The study, published in PLOS Digital Health, shows that that AI was effective at reducing the risk of prescribing the ‘wrong’ antibiotics that bacteria are resistant to.

Antimicrobial resistance – the ability of organisms like bacteria to survive drug treatments that should normally kill or stop growth in them – is a major global health challenge. Bacterial infections are becoming increasingly resistant to the antibiotics regularly prescribed, resulting in prolonged hospital stays and an increased risk of death for patients.

When first admitted to hospital for severe infection, antibiotics are often initiated as soon as possible and within the first hour for cases of sepsis. The choice of which antibiotic(s) are based on medical experience, patient symptoms and population-level hospital guidelines while the clinician waits up to three days for laboratory test results to confirm the right treatment.

AI has great potential to anticipate when an infection might be caused by drug-resistant bacteria and improve the effectiveness of the first – and most important – antibiotic choice. By using patient data, AI can help healthcare professionals reduce starting ‘broad-spectrum’ antibiotic classes to when they are most needed. This is a major step towards providing safe and effective treatment at the individual patient-level (personalised medicine). However, to gain trust from both patients and the medical profession, the AI output needs to be transparent and explainable.

A team of researchers trained an AI model to predict the probability that bacteria present in a patient’s blood or urine sample may be resistant to an antibiotic treatment. This model was tested using data from 5190 hospital admissions of patients with bacterial infections, together with information on the antibiotics administered during prior admissions and their effectiveness.

The model was shown to accurately predict which antibiotics a bacterial infection would not respond to, resulting in fewer mismatches (treatments used but found to be ineffective) compared to the decisions made on admission without the benefit of AI.

Crucially, the tool also provided an explanation of how the AI model came to its prediction – possible due to recent advances in the field of interpretable machine learning.
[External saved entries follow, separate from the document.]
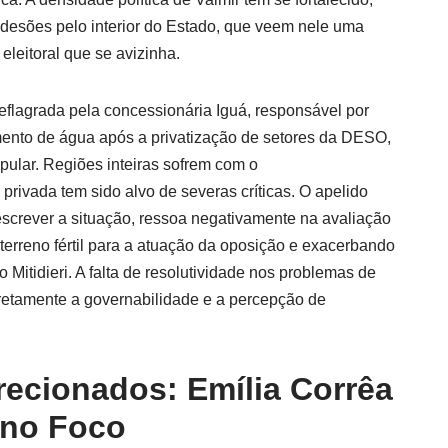
adesões pelo interior do Estado, que veem nele uma
 eleitoral que se avizinha.
deflagrada pela concessionária Iguá, responsável por
mento de água após a privatização de setores da DESO,
opular. Regiões inteiras sofrem com o
rivada tem sido alvo de severas críticas. O apelido
escrever a situação, ressoa negativamente na avaliação
terreno fértil para a atuação da oposição e exacerbando
 Mitidieri. A falta de resolutividade nos problemas de
diretamente a governabilidade e a percepção de
recionados: Emília Corrêa
 no Foco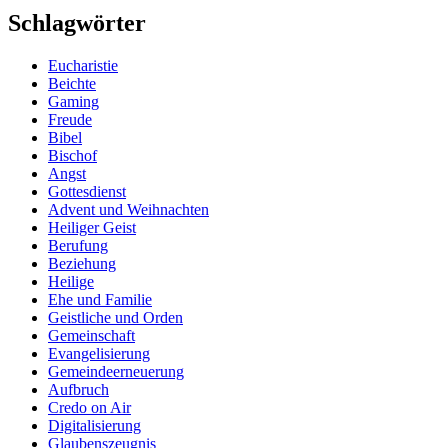
Schlagwörter
Eucharistie
Beichte
Gaming
Freude
Bibel
Bischof
Angst
Gottesdienst
Advent und Weihnachten
Heiliger Geist
Berufung
Beziehung
Heilige
Ehe und Familie
Geistliche und Orden
Gemeinschaft
Evangelisierung
Gemeindeerneuerung
Aufbruch
Credo on Air
Digitalisierung
Glaubenszeugnis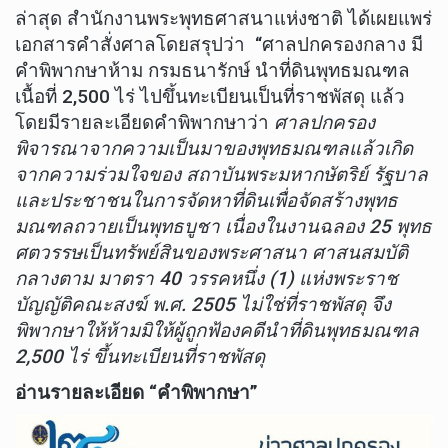
ล่าสุด สำนักงานพระพุทธศาสนาแห่งชาติ ได้เผยแพร่
เอกสารคำสั่งศาลโดยสรุปว่า “ศาลปกครองกลาง มี
คำพิพากษาห้าม กรมธนารักษ์ นำที่ดินพุทธมณฑล
เนื้อที่ 2,500 ไร่ ไปขึ้นทะเบียนเป็นที่ราชพัสดุ แล้ว
โดยมีรายละเอียดคำพิพากษาว่า
ศาลปกครอง
พิจารณาจากความเป็นมาของพุทธมณฑลแล้วเกิด
จากความร่วมใจของ สถาบันพระมหากษัตริย์ รัฐบาล
และประชาชนในการจัดหาที่ดินเพื่อจัดสร้างพุทธ
มณฑลถวายเป็นพุทธบูชา เนื่องในงานฉลอง 25 พุทธ
ศตวรรษเป็นทรัพย์สินของพระศาสนา ศาสนสมบัติ
กลางตาม มาตรา 40 วรรคหนึ่ง (1) แห่งพระราช
บัญญัติคณะสงฆ์ พ.ศ. 2505 ไม่ใช่ที่ราชพัสดุ จึง
พิพากษาให้ห้ามมิให้ผู้ถูกฟ้องคดีนำที่ดินพุทธมณฑล
2,500 ไร่ ขึ้นทะเบียนที่ราชพัสดุ
อ่านรายละเอียด “คำพิพากษา”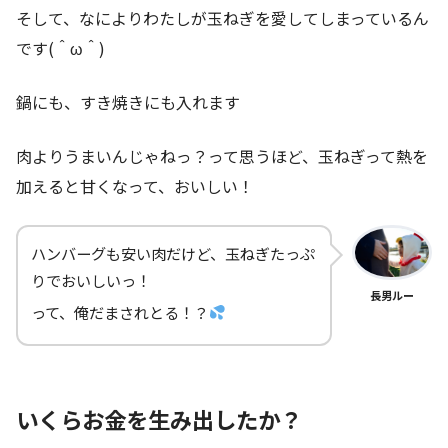
そして、なによりわたしが玉ねぎを愛してしまっているん
です(＾ω＾)
鍋にも、すき焼きにも入れます
肉よりうまいんじゃねっ？って思うほど、玉ねぎって熱を
加えると甘くなって、おいしい！
ハンバーグも安い肉だけど、玉ねぎたっぷ
りでおいしいっ！
長男ルー
って、俺だまされとる！？
いくらお金を生み出したか？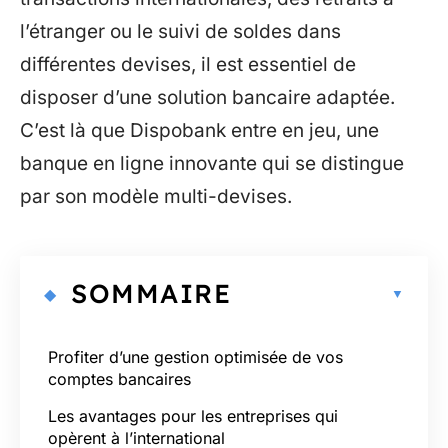
l’étranger ou le suivi de soldes dans
différentes devises, il est essentiel de
disposer d’une solution bancaire adaptée.
C’est là que Dispobank entre en jeu, une
banque en ligne innovante qui se distingue
par son modèle multi-devises.
SOMMAIRE
Profiter d’une gestion optimisée de vos
comptes bancaires
Les avantages pour les entreprises qui
opèrent à l’international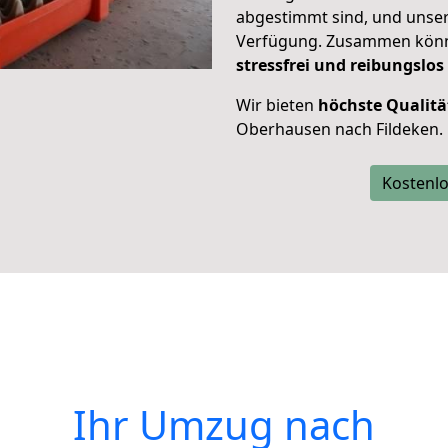
abgestimmt sind, und unser
Verfügung. Zusammen können
stressfrei und reibungslos
Wir bieten
höchste Qualitä
Oberhausen nach Fildeken.
Kostenlo
Ihr Umzug nach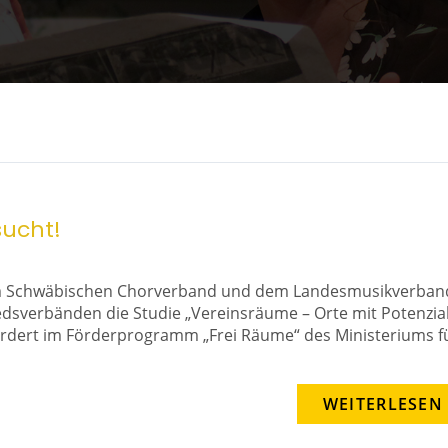
ucht!
em Schwäbischen Chorverband und dem Landesmusikverban
dsverbänden die Studie „Vereinsräume – Orte mit Potenzia
fördert im Förderprogramm „Frei Räume“ des Ministeriums f
WEITERLESEN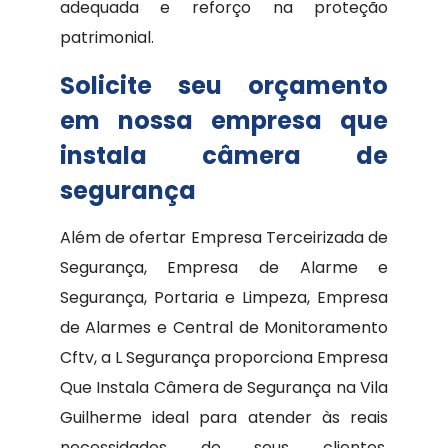
adequada e reforço na proteção
patrimonial.
Solicite seu orçamento
em nossa empresa que
instala câmera de
segurança
Além de ofertar Empresa Terceirizada de
Segurança, Empresa de Alarme e
Segurança, Portaria e Limpeza, Empresa
de Alarmes e Central de Monitoramento
Cftv, a L Segurança proporciona Empresa
Que Instala Câmera de Segurança na Vila
Guilherme ideal para atender às reais
necessidades de seus clientes,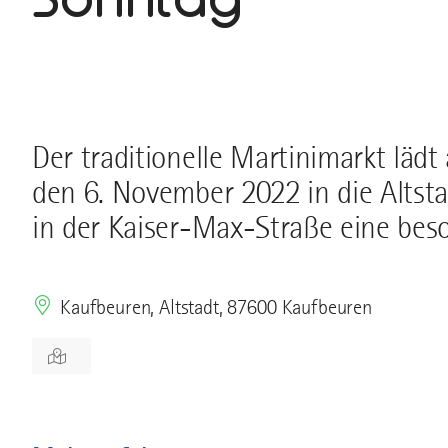
Der traditionelle Martinimarkt läd
den 6. November 2022 in die Altst
in der Kaiser-Max-Straße eine be
Kaufbeuren, Altstadt, 87600 Kaufbeuren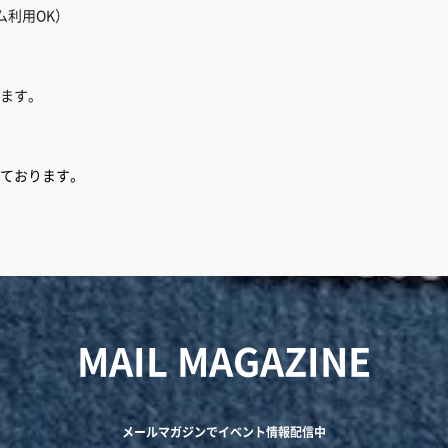
ム利用OK）
ます。
ております。
MAIL MAGAZINE
メールマガジンでイベント情報配信中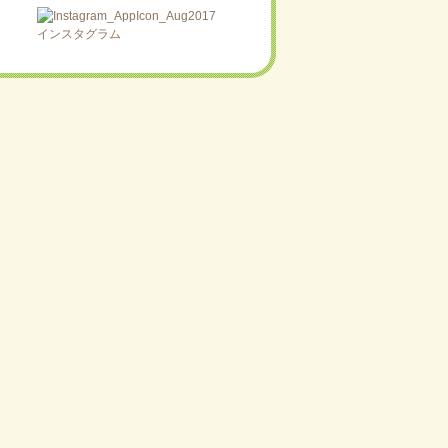
インスタグラム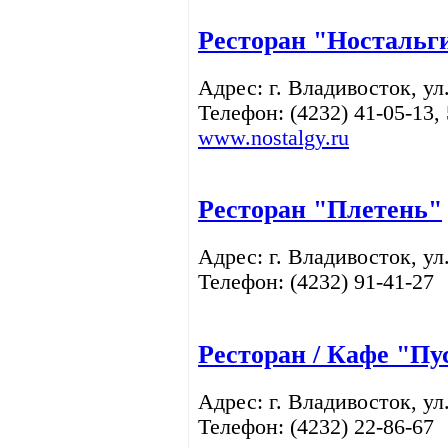
Ресторан "Ностальг
Адрес: г. Владивосток,
ул
Телефон: (4232)
41-05-13,
www.nostalgy.ru
Ресторан "Плетень"
Адрес: г. Владивосток,
ул
Телефон: (4232)
91-41-27
Ресторан / Кафе "Пу
Адрес: г. Владивосток,
ул
Телефон: (4232)
22-86-67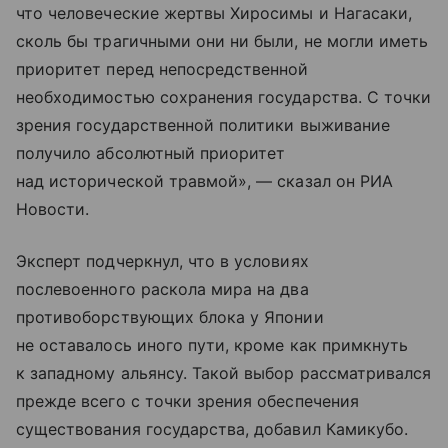
что человеческие жертвы Хиросимы и Нагасаки,
сколь бы трагичными они ни были, не могли иметь
приоритет перед непосредственной
необходимостью сохранения государства. С точки
зрения государственной политики выживание
получило абсолютный приоритет
над исторической травмой», — сказал он РИА
Новости.
Эксперт подчеркнул, что в условиях
послевоенного раскола мира на два
противоборствующих блока у Японии
не оставалось иного пути, кроме как примкнуть
к западному альянсу. Такой выбор рассматривался
прежде всего с точки зрения обеспечения
существования государства, добавил Камикубо.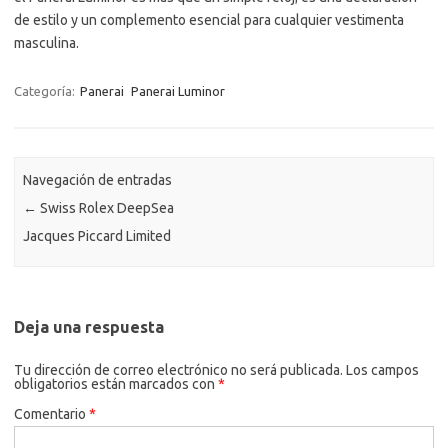
de estilo y un complemento esencial para cualquier vestimenta
masculina.
Categoría:
Panerai
Panerai Luminor
Navegación de entradas
←
Swiss Rolex DeepSea
Jacques Piccard Limited
Deja una respuesta
Tu dirección de correo electrónico no será publicada.
Los campos
obligatorios están marcados con
*
Comentario
*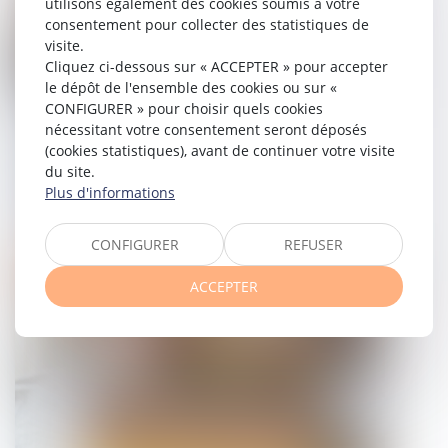
utilisons également des cookies soumis à votre
consentement pour collecter des statistiques de
visite.
Cliquez ci-dessous sur « ACCEPTER » pour accepter
le dépôt de l'ensemble des cookies ou sur «
CONFIGURER » pour choisir quels cookies
nécessitant votre consentement seront déposés
Propriétaires : comment vous assurer
(cookies statistiques), avant de continuer votre visite
de l'authenticité des justificatifs de
du site.
revenus ?
Plus d'informations
30/07/2025
CONFIGURER
REFUSER
Droit immobilier
ACCEPTER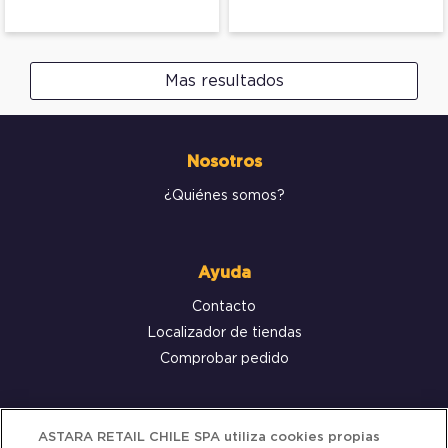
Mas resultados
Nosotros
¿Quiénes somos?
Ayuda
Contacto
Localizador de tiendas
Comprobar pedido
Servicio al cliente
ASTARA RETAIL CHILE SPA utiliza cookies propias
Dr Massimo Cavallaro, lead author on the study, said: “AI is often depicted as a black-box: it takes in data and returns a prediction, such as whether a patient is at risk of antimicrobial resistance or not, without any insights on the prediction process. Historically this gave doctors virtually no clue to what extent they should rely on AI predictions when making antimicrobial drug recommendations.”

“In our work we report the level of certainty and uncertainty for each AI prediction, which we feel is key to establishing trust. Here we also use explainable AI to show the characteristics of hospital patients commonly associated with antimicrobial resistance.”

“We believe these technologies can help physicians evaluate AI clinical decision support systems and reduce the use of ineffective antibiotic drugs, and help to preserve effective antibiotics for when we need to use them.